You know, there are bullock carts in India .Usually two bulls are harnessed to a cart, and sometimes a sheaf of straw is dangled at the tip of the pole, a little in front of the animals but beyond their reach. The bulls try continually to feed upon the straw, but never succeed. This is exactly how we are helped! We think we are going to get security, strength, wisdom, happiness from the outside. We always hope but never realise our hope. Never does any help come from the outside.

There is no help for man. None ever was, none is, and none will be. Why should there be? Are you not men and women? Are the lords of the earth to be helped by others? Are you not ashamed? You will be helped when you are reduced to dust. But you are spirit. Pull yourself out of difficulties by yourself! Save yourself by yourself! There is none to help you—never was. To think that there is, is sweet delusion. It comes to no good.

Pleasure is not the goal of man, but knowledge. Pleasure and happiness come to an end. It is a mistake to suppose that pleasure is the goal. The cause of all the miseries we have in the world is that men foolishly think pleasure to be the ideal to strive for. After a time man finds that it is not happiness, but knowledge, towards which he is going, and that both pleasure and pain are great teachers, and that he learns as much from evil as from good. As pleasure and pain pass before his soul they have upon it different pictures, and the result of these combined impressions is what is called man's "character". If you take the character of any man, it really is but the aggregate of tendencies, the sum total of the bent of his mind; you will find that misery and happiness are equal factors in the formation of that character. Good and evil have an equal share in moulding character, and in some instances misery is a greater teacher than happiness. In studying the great characters the world has produced, I dare say, in the vast majority of cases, it would be found that it was misery that taught more than happiness, it was poverty that taught more than wealth, it was blows that brought out their inner fire more than praise.
Now this knowledge, again, is inherent in man. No knowledge comes from outside; it is all inside. What we say a man "knows", should, in strict psychological language, be what he "discovers" or "unveils"; what a man "learns" is really what he "discovers", by taking the cover off his own soul, which is a mine of infinite knowledge.

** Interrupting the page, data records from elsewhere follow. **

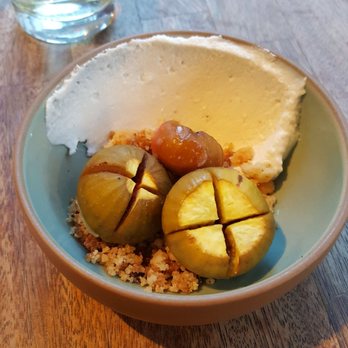 Locate an element on the screen. rough grain in table is located at coordinates (303, 314), (27, 234). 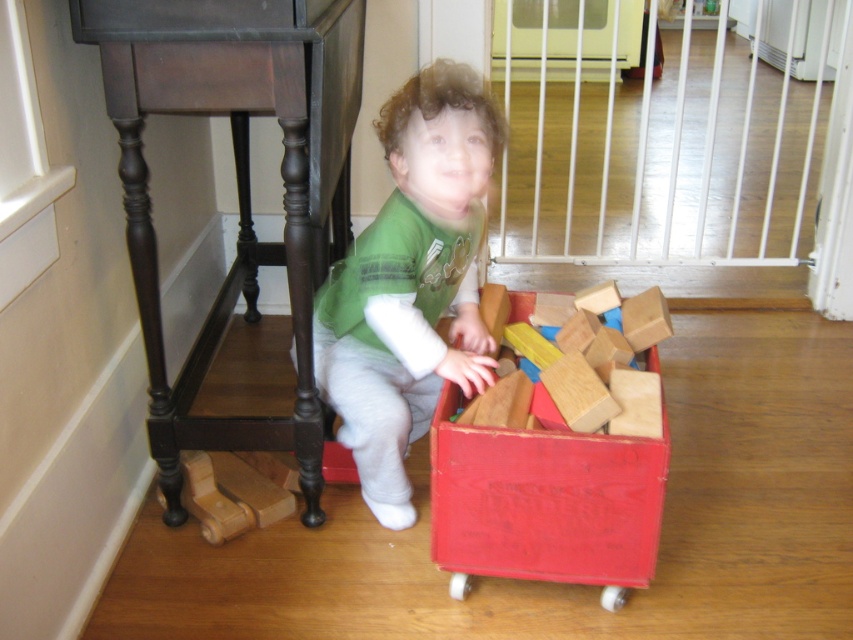 Who is more distant from viewer, (364, 298) or (440, 440)?

The point (364, 298) is more distant.

Who is more forward, (445, 250) or (633, 580)?

→ Point (633, 580)

The image size is (853, 640). I want to click on green matte shirt at center, so click(410, 282). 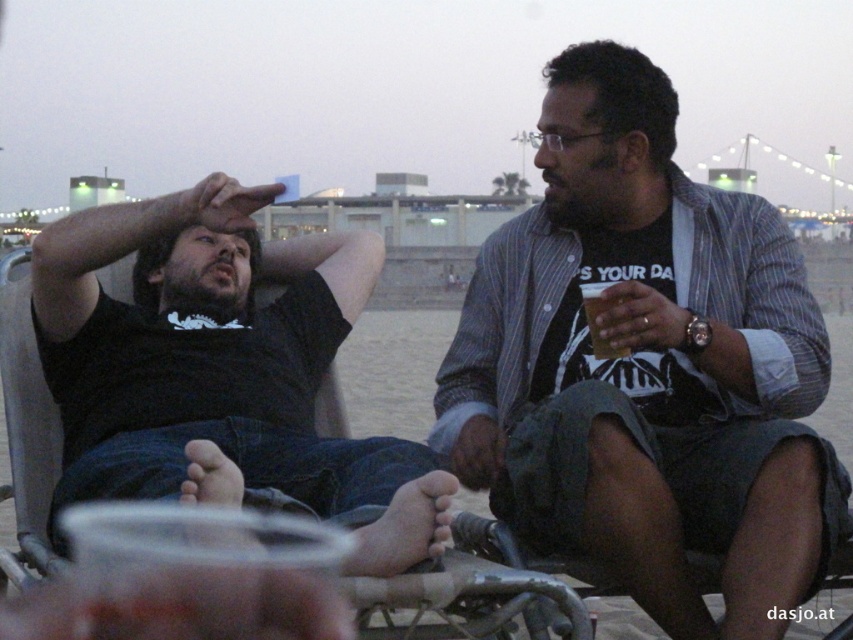 Question: From the image, what is the correct spatial relationship of black matte shirt at left in relation to translucent plastic cup at right?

We say Newton discovered gravitation. Was it sitting anywhere in a corner waiting for him? It was in his own mind; the time came and he found it out. All knowledge that the world has ever received comes from the mind; the infinite library of the universe is in your own mind. The external world is simply the suggestion, the occasion, which sets you to study your own mind, but the object of your study is always your own mind. The falling of an apple gave the suggestion to Newton, and he studied his own mind. He rearranged all the previous links of thought in his mind and discovered a new link among them, which we call the law of gravitation. It was not in the apple nor in anything in the centre of the earth.



Great things can be done only through great sacrifices. No selfishness, no name, no fame, yours or mine, nor my Master's even! Work, work the idea, the plan, my boys, my brave, noble, good souls--to the wheel, to the wheel put your shoulders! Stop not to look back for name, or fame, or any such nonsense. Throw self overboard and work. Remember: "The grass when made into a rope by being joined together can even chain a mad elephant." The Lord's blessings on you all! His power be in you all--as I believe it is already

Now you see what Karma-Yoga means; even at the point of death to help any one, without asking questions. Be cheated millions of times and never ask a question, and never think of what you are doing. Never vaunt of your gifts to the poor or expect their gratitude, but rather be grateful to them for giving you the occasion of practicing charity to them. Thus it is plain that to be an ideal householder is a much more difficult task than to be an ideal Sannyasin; the true life of work is indeed as hard as, if not harder than, the equally true life of renunciation.